A dignidade de um filósofo consiste, primeiramente, em uma crença na possibilidade de compreender e dizer o significado de sua experiência mais íntima. Sob a rubrica da verdade, conquistada por um discurso sustentado em um número de premissas fundamentais, ele como que abarca o conjunto dessas experiências num único sistema(*), interligando proposições significativas e, conseqüentemente, deleitando certa imponência em seu labor e profundidade em seu talento filosófico. Com raras exceções, esse contador de estórias e histórias se utiliza de metáforas representativas de algum movimento que pensa ser capaz de revelar, vislumbrando apreendê-lo pelo esculpir semântico. Não obstante tal dificuldade, esforça-se cada vez mais em uma busca pela totalidade possível do saber. Obviamente que, antes mesmo de se mover por esta crença deliberada, já se reconhece deficitário em relação ao que pensa saber e aquilo que sofre ao viver. Talvez por isto tal crença seja alvo de qualificações que, por vezes, coincidem a filosofia com um pensamento dogmático e incapaz de se afastar das ingênuas elucubrações que o homem desesperado madruga. Seria como coincidir uma motivação original do filosofar com o próprio filosofar. Mas a critica atenta se sabe devedora de uma demonstração argumentativa e fundamentada em sabe-se lá quais premissas – o que a amarra em seu próprio personagem intelectual. É possível que todo o ceticismo autêntico seja apenas o ceticismo extremista, justamente por não ousar proferir uma palavra filosófica sequer sobre posicionamento algum, reconhecendo-se, desde sempre, incapaz de qualquer avaliação assentada sobre essa “fé” na verdade. Não saberia dizer, ao certo, se algum dia houve representante desse movimento que estivesse sóbrio de existir. Por isto, acredito desperto de que todos os homens, de alguma maneira, possuem uma motivação profunda para continuarem existindo. Não apenas para permanecerem na existência, mas também para justificarem a si próprios essa escolha.

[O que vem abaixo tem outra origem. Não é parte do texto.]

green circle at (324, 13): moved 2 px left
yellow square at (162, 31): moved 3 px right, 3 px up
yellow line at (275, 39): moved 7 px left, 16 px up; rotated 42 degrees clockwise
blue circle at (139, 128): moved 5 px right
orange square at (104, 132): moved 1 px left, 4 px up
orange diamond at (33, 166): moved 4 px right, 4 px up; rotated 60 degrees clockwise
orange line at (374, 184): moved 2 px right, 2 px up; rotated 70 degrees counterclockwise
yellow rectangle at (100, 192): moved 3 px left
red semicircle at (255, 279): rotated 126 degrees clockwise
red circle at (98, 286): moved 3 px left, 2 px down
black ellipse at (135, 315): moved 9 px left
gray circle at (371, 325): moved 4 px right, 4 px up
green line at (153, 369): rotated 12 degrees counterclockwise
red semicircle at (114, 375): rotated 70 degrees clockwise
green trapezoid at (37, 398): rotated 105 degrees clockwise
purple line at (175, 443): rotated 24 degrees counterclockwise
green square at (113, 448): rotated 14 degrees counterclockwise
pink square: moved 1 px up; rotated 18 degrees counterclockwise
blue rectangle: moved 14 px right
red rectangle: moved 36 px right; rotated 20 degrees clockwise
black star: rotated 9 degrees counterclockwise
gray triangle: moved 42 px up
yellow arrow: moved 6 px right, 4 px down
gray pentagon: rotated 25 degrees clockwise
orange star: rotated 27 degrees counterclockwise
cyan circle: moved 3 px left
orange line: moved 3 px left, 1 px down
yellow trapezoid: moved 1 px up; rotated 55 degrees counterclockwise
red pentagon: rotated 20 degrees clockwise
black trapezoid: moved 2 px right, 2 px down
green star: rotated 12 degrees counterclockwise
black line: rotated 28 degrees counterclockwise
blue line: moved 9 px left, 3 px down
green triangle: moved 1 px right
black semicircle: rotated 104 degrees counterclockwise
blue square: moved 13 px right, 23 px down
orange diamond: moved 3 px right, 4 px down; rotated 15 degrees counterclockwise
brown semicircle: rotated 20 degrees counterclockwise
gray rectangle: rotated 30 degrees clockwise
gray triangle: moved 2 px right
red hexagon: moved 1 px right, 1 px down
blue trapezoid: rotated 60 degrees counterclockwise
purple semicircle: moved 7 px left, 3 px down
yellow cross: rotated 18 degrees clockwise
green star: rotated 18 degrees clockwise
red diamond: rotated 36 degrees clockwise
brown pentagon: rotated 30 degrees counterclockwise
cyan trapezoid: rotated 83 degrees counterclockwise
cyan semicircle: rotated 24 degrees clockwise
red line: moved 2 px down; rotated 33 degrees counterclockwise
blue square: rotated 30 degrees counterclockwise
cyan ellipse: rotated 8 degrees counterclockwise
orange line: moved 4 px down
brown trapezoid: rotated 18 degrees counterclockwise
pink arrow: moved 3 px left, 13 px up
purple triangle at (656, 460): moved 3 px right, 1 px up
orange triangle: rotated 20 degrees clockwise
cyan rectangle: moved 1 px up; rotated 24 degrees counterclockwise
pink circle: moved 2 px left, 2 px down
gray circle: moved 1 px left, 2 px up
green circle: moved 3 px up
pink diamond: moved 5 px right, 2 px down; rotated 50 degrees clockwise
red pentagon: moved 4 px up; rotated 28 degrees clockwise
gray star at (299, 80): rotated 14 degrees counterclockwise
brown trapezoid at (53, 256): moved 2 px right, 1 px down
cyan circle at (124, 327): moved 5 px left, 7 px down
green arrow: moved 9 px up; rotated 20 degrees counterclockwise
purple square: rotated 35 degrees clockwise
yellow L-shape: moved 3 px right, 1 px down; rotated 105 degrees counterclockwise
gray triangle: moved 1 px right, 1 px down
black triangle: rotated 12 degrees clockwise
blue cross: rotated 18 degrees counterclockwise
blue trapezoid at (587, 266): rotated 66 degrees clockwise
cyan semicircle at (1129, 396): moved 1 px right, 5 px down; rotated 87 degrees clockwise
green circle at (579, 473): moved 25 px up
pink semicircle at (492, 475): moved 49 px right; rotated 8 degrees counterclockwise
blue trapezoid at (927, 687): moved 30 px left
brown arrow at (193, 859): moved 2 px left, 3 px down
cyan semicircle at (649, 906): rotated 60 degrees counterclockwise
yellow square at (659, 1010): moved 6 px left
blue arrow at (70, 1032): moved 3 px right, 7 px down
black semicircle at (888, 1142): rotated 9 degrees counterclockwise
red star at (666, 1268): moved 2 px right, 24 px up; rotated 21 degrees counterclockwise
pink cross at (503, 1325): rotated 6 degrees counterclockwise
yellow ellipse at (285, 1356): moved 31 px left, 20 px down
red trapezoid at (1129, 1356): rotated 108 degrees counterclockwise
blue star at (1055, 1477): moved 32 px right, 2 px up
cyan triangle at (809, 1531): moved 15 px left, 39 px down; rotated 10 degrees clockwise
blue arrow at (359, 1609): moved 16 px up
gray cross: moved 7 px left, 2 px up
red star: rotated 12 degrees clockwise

A cultura nos oferece, desde que nascemos, teias semânticas que nos prendem em um conjunto de questões e respostas configurativas de nossas existências, portanto, de nossa facticidade. Somos em um só tempo as aranhas que tecem, as membranas tecidas e os insetos capturados. Na realidade, quando aparecemos encontramos uma espécie de espaço semântico expandido por homens anteriores a nós, revelando os próprios limites de uma dimensão cultural que nos constitui. Somente aparecemos na exata medida em que essa expansão se inicia: é uma relação de imbricação constituidora; são aberturas incrustadas em nossa facticidade que, desde nosso aparecimento, apresentam-se semanticamente constituidoras. Dessa forma, quando um filósofo “desperta e fala”, só o faz por algumas condições que precedem tal ato; só o faz na medida em que se reconhece estranho e desejante do mundo; mas, também, só o faz na medida em que se vale de um mundo constituído contra si, apesar de si, e por si. Contra si, pois num determinado momento não se sente responsável por sua própria facticidade e tende a renegá-la; apesar de si, pois se sente cúmplice, junto com os outros, deste processo conflituoso; e por si, quando se reconhece responsável pela manutenção dessa realidade. Mas uma característica tão importante quanto a evidência do mundo é a constatação de que tal mundo está desde nosso surgimento numa relação sempre qualificada semanticamente, isto é, um mundo impregnado conosco na promiscuidade de um grande bacanal significativo. Ter consciência de alguma coisa é ser consciente (de) que essa “coisa” permanece significada a todo tempo. Ou melhor, essa “coisa” é significativa para a consciência na exata medida em que a consciência é o aparecimento semântico da própria “coisa”.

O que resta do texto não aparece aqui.